The book titled “Marvel: The Golden Age 1939–1949, a collection ranging from Captain America to the Human Torch,” will be available in September with an introduction by Marvel editor Roy Thomas.
Spiegelman writes about how “the young Jewish creators of the first superheroes conjured up mythic – almost godlike – secular saviors to deal with the threatening economic dislocations that surrounded them in the great depression and gave shape to their premonitions of impending global war.”
He concludes his essay with: “In today’s all too real world, Captain America’s most nefarious villain, the Red Skull, is alive on screen and an Orange Skull haunts America.”

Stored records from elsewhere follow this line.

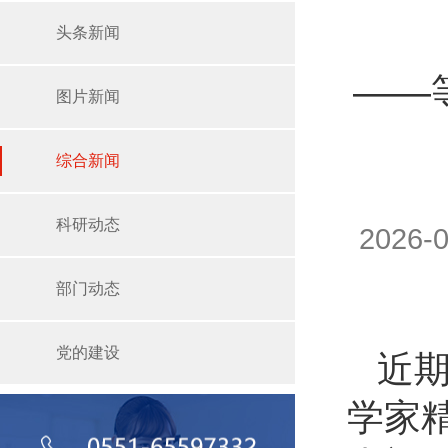
头条新闻
——
图片新闻
综合新闻
科研动态
2026
部门动态
党的建设
近
学家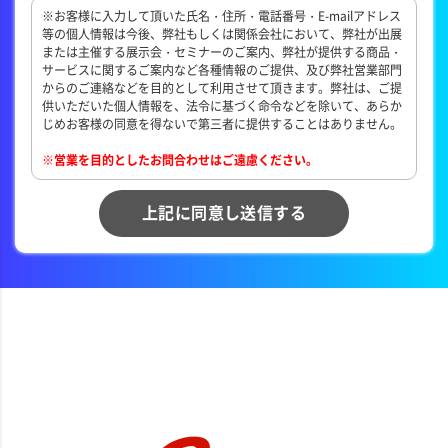
※お客様に入力して頂いた氏名・住所・電話番号・E-mailアドレス
等の個人情報は今後、弊社もしくは関係会社において、弊社が出展
または主催する展示会・セミナーのご案内、弊社が提供する商品・
サービスに関するご案内など各種情報のご提供、及び弊社営業部門
からのご連絡などを目的として利用させて頂きます。弊社は、ご提
供いただいた個人情報を、法令に基づく命令などを除いて、あらか
じめお客様の同意を得ないで第三者に提供することはありません。
※営業を目的としたお問合わせはご遠慮ください。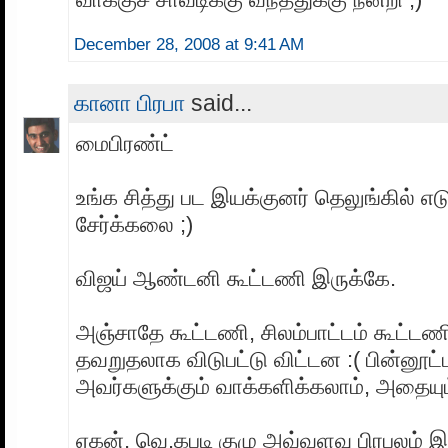
December 28, 2008 at 9:41 AM
கானா பிரபா
said...
மைபிரண்ட்
உங்க சித்து பட இயக்குனர் தெலுங்கில் எட
சேர்க்கலை ;)
விஜய் ஆண்டனி கூட்டணி இருக்கே.
அஞ்சாதே கூட்டணி, சிலம்பாட்டம் கூட்ட
தவறுதலாக விடுபட்டு விட்டன :( பின்னூட்ட
அவர்களுக்கும் வாக்களிக்கலாம், அதையும்
ஏகன், வெ.கபடி குழு அவ்வளவு பிரபலம் 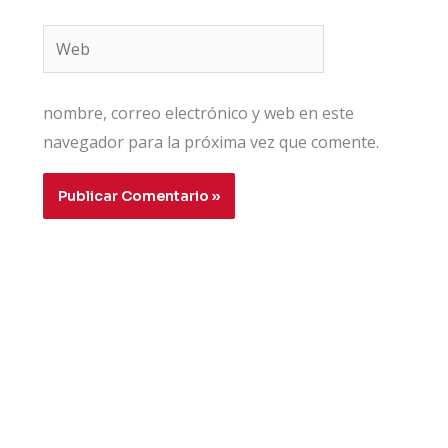
Web
nombre, correo electrónico y web en este
navegador para la próxima vez que comente.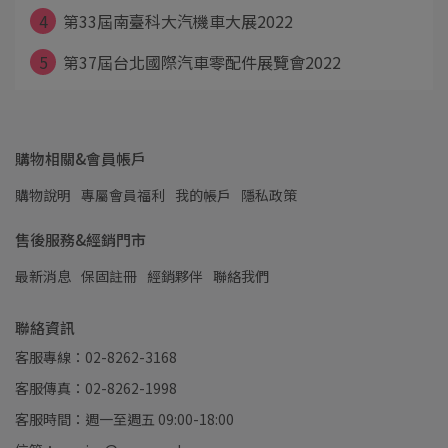
4
第33屆南臺科大汽機車大展2022
5
第37屆台北國際汽車零配件展覽會2022
購物相關&會員帳戶
購物說明
專屬會員福利
我的帳戶
隱私政策
售後服務&經銷門市
最新消息
保固註冊
經銷夥伴
聯絡我們
聯絡資訊
客服專線：02-8262-3168
客服傳真：02-8262-1998
客服時間：週一至週五 09:00-18:00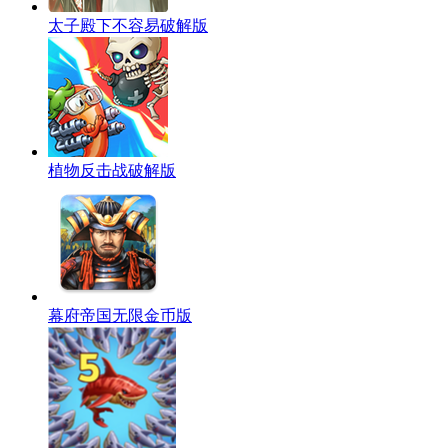
太子殿下不容易破解版
植物反击战破解版
幕府帝国无限金币版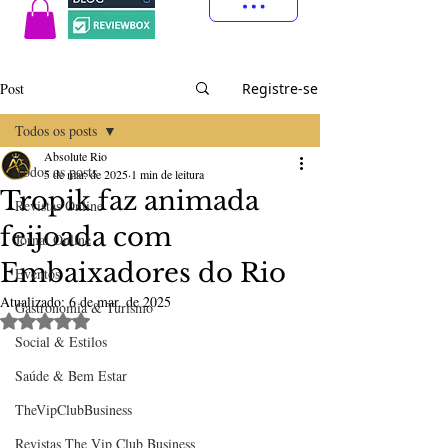
Post
Registre-se
Todos os posts
Absolute Rio
Todos os posts
5 de mar. de 2025
1 min de leitura
Tropik faz animada
Revistas Online
feijoada com
Jornal Online
Embaixadores do Rio
Eventos
Atualizado:
6 de mar. de 2025
Gastronomia & Turismo
Avaliado com NaN de 5 estrelas.
Social & Estilos
Saúde & Bem Estar
TheVipClubBusiness
Revistas The Vip Club Business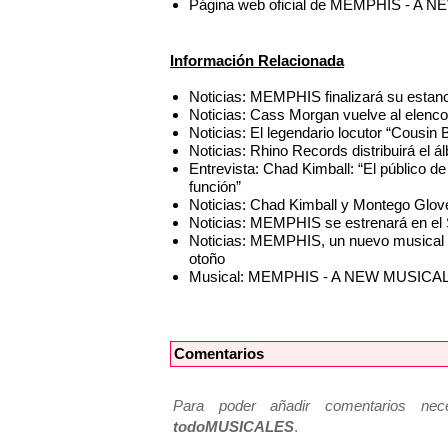
Página web oficial de MEMPHIS - A
Información Relacionada
Noticias: MEMPHIS finalizará su estan
Noticias: Cass Morgan vuelve al el
Noticias: El legendario locutor “Cous
Noticias: Rhino Records distribuirá el
Entrevista: Chad Kimball: “El público d
función”
Noticias: Chad Kimball y Montego Glov
Noticias: MEMPHIS se estrenará en el 
Noticias: MEMPHIS, un nuevo musical d
otoño
Musical: MEMPHIS - A NEW MUSICA
Comentarios
Para poder añadir comentarios neces
todoMUSICALES
.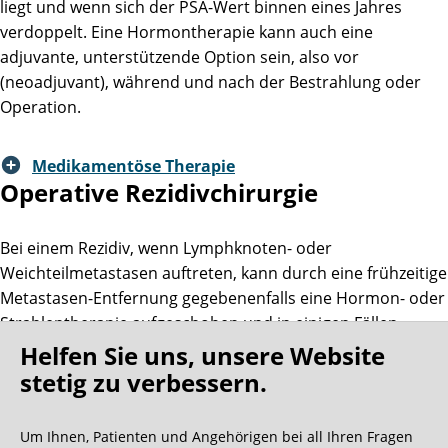
liegt und wenn sich der PSA-Wert binnen eines Jahres
verdoppelt. Eine Hormontherapie kann auch eine
adjuvante, unterstützende Option sein, also vor
(neoadjuvant), während und nach der Bestrahlung oder
Operation.
Medikamentöse Therapie
Operative Rezidiv­chirurgie
Bei einem Rezidiv, wenn Lymphknoten- oder
Weichteilmetastasen auftreten, kann durch eine frühzeitige
Metastasen-Entfernung gegebenenfalls eine Hormon- oder
Strahlentherapie aufgeschoben und in einigen Fällen
eventuell sogar vermieden werden, was für die Patienten
Helfen Sie uns, unsere Website
eine große Erleichterung bedeutet.
stetig zu verbessern.
Operative Rezidivchirurgie
Um Ihnen, Patienten und Angehörigen bei all Ihren Fragen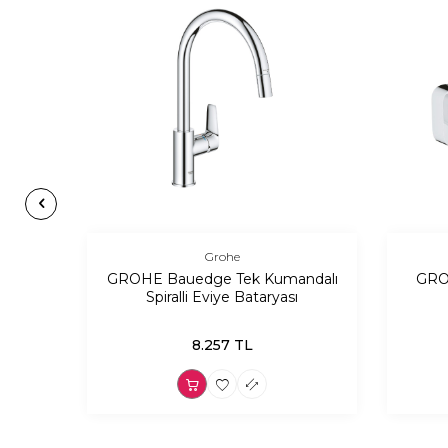
Grohe
dalı
GROHE Bauedge Tek Kumandalı
GRO
t Mat
Spiralli Eviye Bataryası
8.257
TL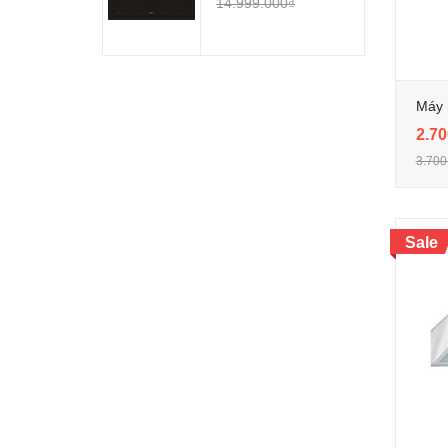
14.999.000₫
Máy 
2.70
3.700
Sale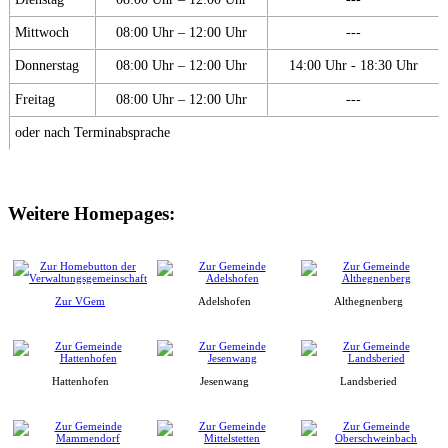
Mittwoch
08:00 Uhr – 12:00 Uhr
---
Donnerstag
08:00 Uhr – 12:00 Uhr
14:00 Uhr - 18:30 Uhr
Freitag
08:00 Uhr – 12:00 Uhr
---
oder nach Terminabsprache
Weitere Homepages:
Zur VGem
Adelshofen
Althegnenberg
Hattenhofen
Jesenwang
Landsberied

After he was told that the essay could not be published with the Orange Skull reference, Spiegelman writes: “I didn’t think of myself as especially political compared with some of my fellow travelers, but when asked to kill a relatively anodyne reference to an Orange Skull I realized that perhaps it had been irresponsible to be playful about the dire existential threat we now live with, and I withdrew my introduction.”
He notes that he later learned that billionaire chairman and former CEO of Marvel Entertainment, Isaac “Ike” Perlmutter, is a longtime friend of Donald Trump’s, and that he and his wife have each recently donated the maximum $360,000 to the “Trump Victory Joint Fundraising Committee” for 2020.